In essence, the Government wants to “level up” by cutting Government spend and find ways of reducing costs to voters. To reduce childcare costs, they don’t want to increase the funding subsidy but cram more children into nursery settings and let them solve the problem.
So, to anonymous education sources and Professor Shackleton and his team, check out the facts and research already available and read why thoughtful ratios are important for the wellbeing of children and the ability of staff to really support their learning and development. We do not, as the article states, “watch” children.
Good quality nurseries and Early Years settings support and develop children’s learning through the art, craft and science of Early Years teaching. It is not just putting children in one space and “watching” them.
We have some of the best childcare in the world despite the fact that our government gives less than half the support that other leading childcare countries do. Increasing ratios will significantly reduce the time available for staff to spend with each child. This is particularly important for the youngest children, our little babies and two year olds whose welfare and development are closely linked to social interaction and forming secure attachment relationships with adults.
* Why would we think it’s ok to put our children into crowded nurseries? How is that good for their wellbeing?
* In the UK, many children are full-time in nurseries which could be 50 hours a week. In Europe, children don’t attend anything as long.
* Good ratios are key to systemic quality for children.
* European childcare is much more government subsidised which is why parents pay less.
* The ratios in France don’t include all the ancillary support workers involved in the service delivery.
* Children need highly qualified staff to deliver the best education and care but if they have too many children no one can deliver quality no matter what the qualification.
* The reduced staff costs will be increased by agency staff as the permanent staff become absent from stress and exhaustion. This is already a problem.
* How does increasing the number of children to a staff member address the increased cognitive, communication and social needs of so many children since pandemic?
* The qualification of a staff member has no relevance when you are alone with six two-year olds. Qualified or not, little toddlers need hips and laps and lots of love and adult attention.
* Parents will not be happy to find that they have to sign up to higher ratios with more risk to their children for a chance of a very limited fee reduction.
* Two tiers of provision may result where larger nursery chains with economies of scale may be able to keep ratios higher and poorer nurseries may have to reduce ratios and decrease the quality. This is particularly concerning as these are often the nurseries catering for our more disadvantaged children who will lose out even though they are the ones who can least afford this.
* Risk of accidents will increase. What will we do, ban all interesting creative activities and tie them into chairs?
* How will we change nappies and spend time on this intimate activity, talking to the child and having a little singing game when we are trying to keep our eyes in the back of our heads to make sure five other toddlers are safe?
* How will we balance the learning needs of all six toddlers and plan for each of them? We will have to operate a mass approach and fail children and parents.
* Have these people any idea just how many two-year olds coming through the Two-Year-Old Programme have language and behavioural issues and need additional care and attention?

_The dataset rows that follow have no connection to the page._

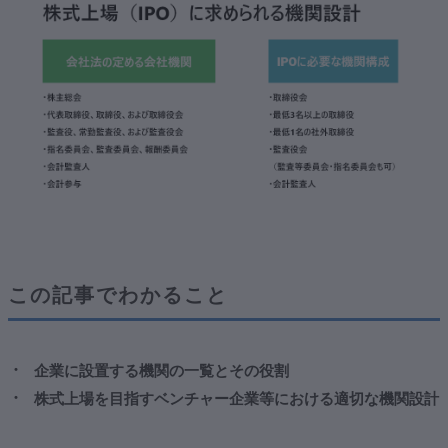
２．株式上場を目指すうえで必要となる機関設計
①株式上場を目指す際に必要となる機関
おわりに
この記事でわかること
企業に設置する機関の一覧とその役割
株式上場を目指すベンチャー企業等における適切な機関設計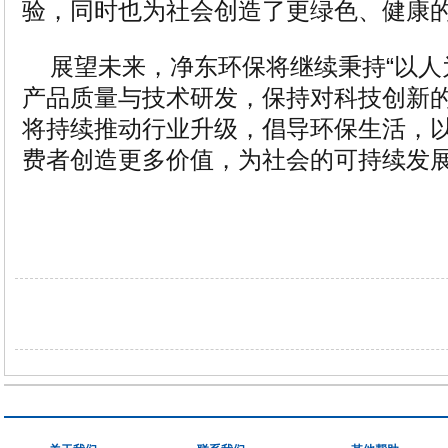
验，同时也为社会创造了更绿色、健康
展望未来，净东环保将继续秉持“以人
产品质量与技术研发，保持对科技创新
将持续推动行业升级，倡导环保生活，
费者创造更多价值，为社会的可持续发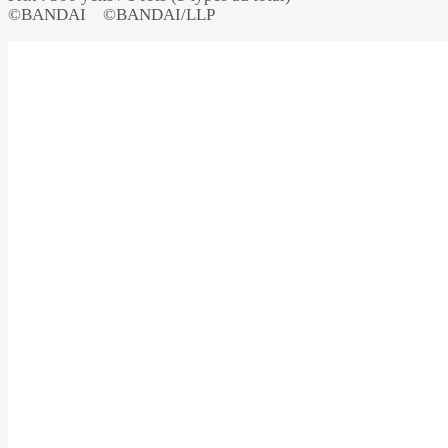
©BANDAI ©BANDAI/LLP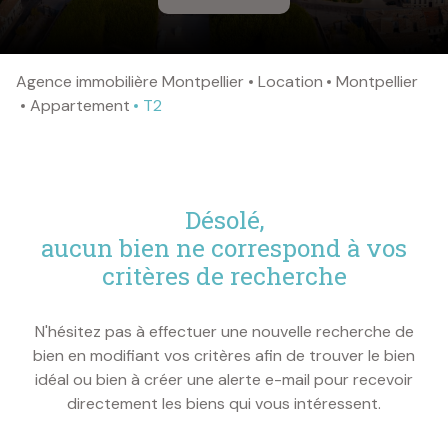
copropriétés
syndicat
Agence immobilière Montpellier
Location
Montpellier
professionnel
Appartement
T2
contact
désolé,
aucun bien ne correspond à vos
critères de recherche
N'hésitez pas à effectuer une nouvelle recherche de
bien en modifiant vos critères afin de trouver le bien
idéal ou bien à créer une alerte e-mail pour recevoir
directement les biens qui vous intéressent.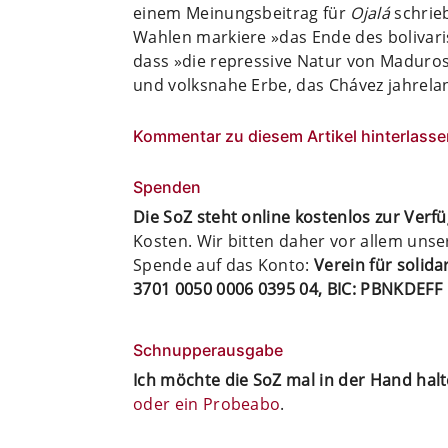
einem Meinungsbeitrag für
Ojalá
schrieb
Wahlen markiere »das Ende des bolivari
dass »die repressive Natur von Maduros
und volksnahe Erbe, das Chávez jahrelan
Kommentar zu diesem Artikel hinterlasse
Spenden
Die SoZ steht online kostenlos zur Verf
Kosten. Wir bitten daher vor allem uns
Spende auf das Konto:
Verein für solid
3701 0050 0006 0395 04, BIC: PBNKDEFF
Schnupperausgabe
Ich möchte die SoZ mal in der Hand hal
oder ein Probeabo
.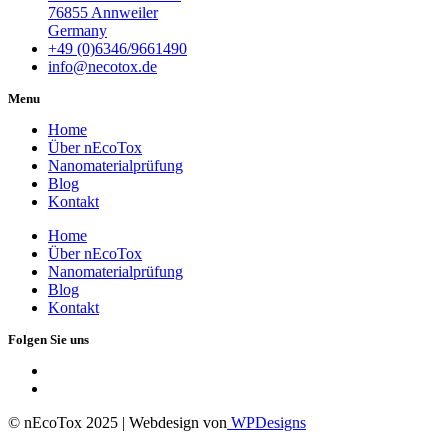
76855 Annweiler
Germany
+49 (0)6346/9661490
info@necotox.de
Menu
Home
Über nEcoTox
Nanomaterialprüfung
Blog
Kontakt
Home
Über nEcoTox
Nanomaterialprüfung
Blog
Kontakt
Folgen Sie uns
© nEcoTox 2025 | Webdesign von
WPDesigns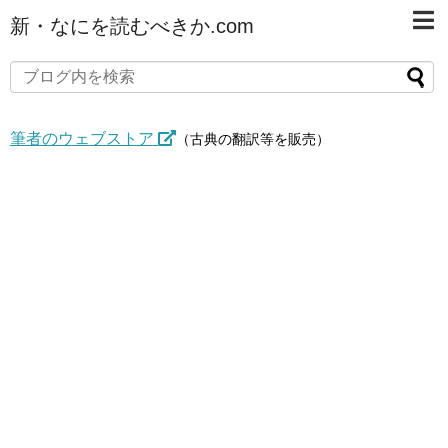
新・なにを読むべきか.com
筆者のウェブストア
（古典の翻訳等を販売）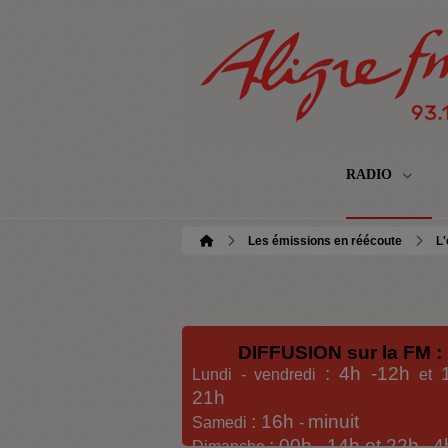
RADIO
Les émissions en réécoute
L'
DIFFUSION sur la FM :
: 4h -12h
Lundi - vendredi
et
21h
: 16h
minuit
Samedi
-
: 00h -
14h et 22h
4
Dimanche
-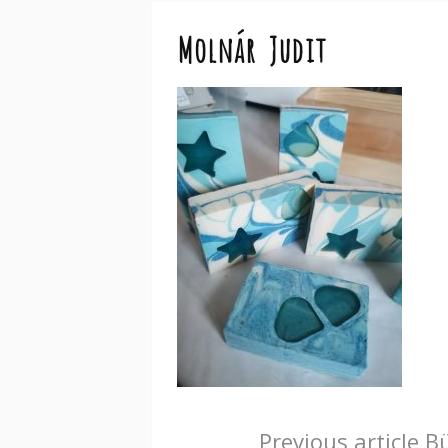
Molnár Judit
Continue
Previous article
Bü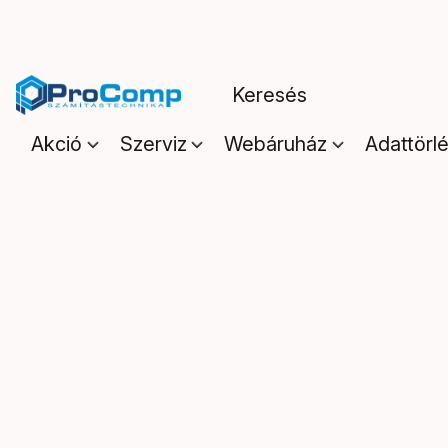
Akció
Szerviz
Webáruház
Adattörl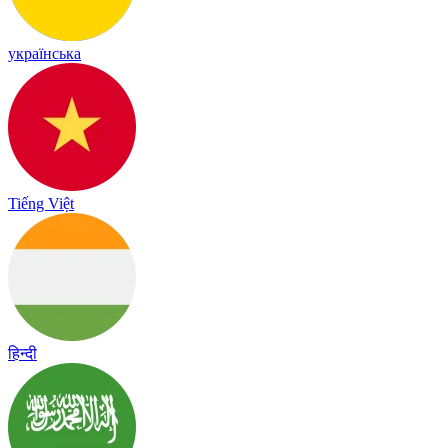
українська
Tiếng Việt
हिन्दी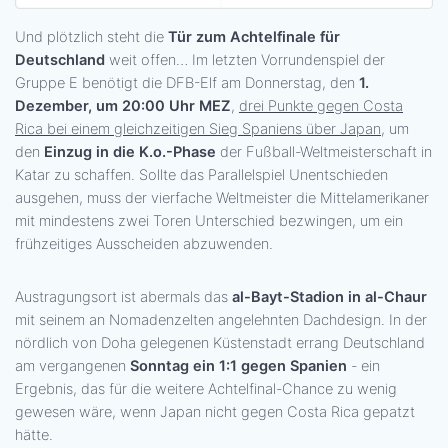
Und plötzlich steht die
Tür zum Achtelfinale für
Deutschland
weit offen… Im letzten Vorrundenspiel der
Gruppe E benötigt die DFB-Elf am Donnerstag, den
1.
Dezember, um 20:00 Uhr MEZ
,
drei Punkte gegen Costa
Rica bei einem gleichzeitigen Sieg Spaniens über Japan
, um
den
Einzug in die K.o.-Phase
der Fußball-Weltmeisterschaft in
Katar zu schaffen. Sollte das Parallelspiel Unentschieden
ausgehen, muss der vierfache Weltmeister die Mittelamerikaner
mit mindestens zwei Toren Unterschied bezwingen, um ein
frühzeitiges Ausscheiden abzuwenden.
Austragungsort ist abermals das
al-Bayt-Stadion in al-Chaur
mit seinem an Nomadenzelten angelehnten Dachdesign. In der
nördlich von Doha gelegenen Küstenstadt errang Deutschland
am vergangenen
Sonntag ein 1:1 gegen Spanien
- ein
Ergebnis, das für die weitere Achtelfinal-Chance zu wenig
gewesen wäre, wenn Japan nicht gegen Costa Rica gepatzt
hätte.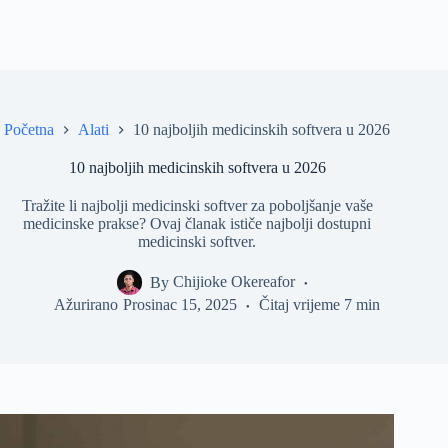
Početna
Alati
10 najboljih medicinskih softvera u 2026
10 najboljih medicinskih softvera u 2026
Tražite li najbolji medicinski softver za poboljšanje vaše
medicinske prakse? Ovaj članak ističe najbolji dostupni
medicinski softver.
By
Chijioke Okereafor
Ažurirano
Prosinac 15, 2025
Čitaj vrijeme
7 min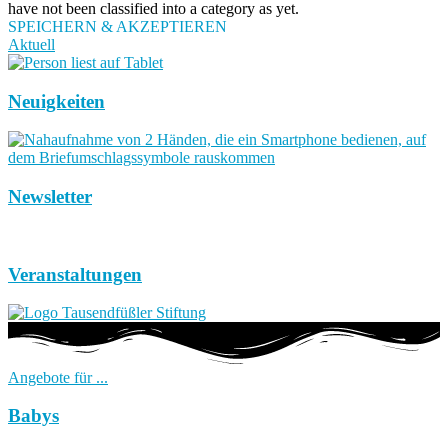
have not been classified into a category as yet.
SPEICHERN & AKZEPTIEREN
Aktuell
Neuigkeiten
Newsletter
Veranstaltungen
Angebote für ...
Babys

* How will we spend any time at all with parents? How will we meet the EYFS requirements? Ofsted will see a decrease in standards.
* There is a raft of economic theories with the Heckman equation (the most well-known) which shows the long-term benefits of investing in Early Years and giving them the highest quality experience.
I could go on and on (luckily, I won’t!).
Parents need to understand the consequence of such changes. In 2013 when we campaigned on this, 84% of parents do not want childcare ratios to change and would rather pay more than see their child get less individual care and attention. Remember the Early Years Alliance (formerly Pre-school Learning Alliance) petition through www.rewindonratios.com
There is always one moment in childhood when the door opens and lets the future in. Let’s not close it by allowing this change to happen.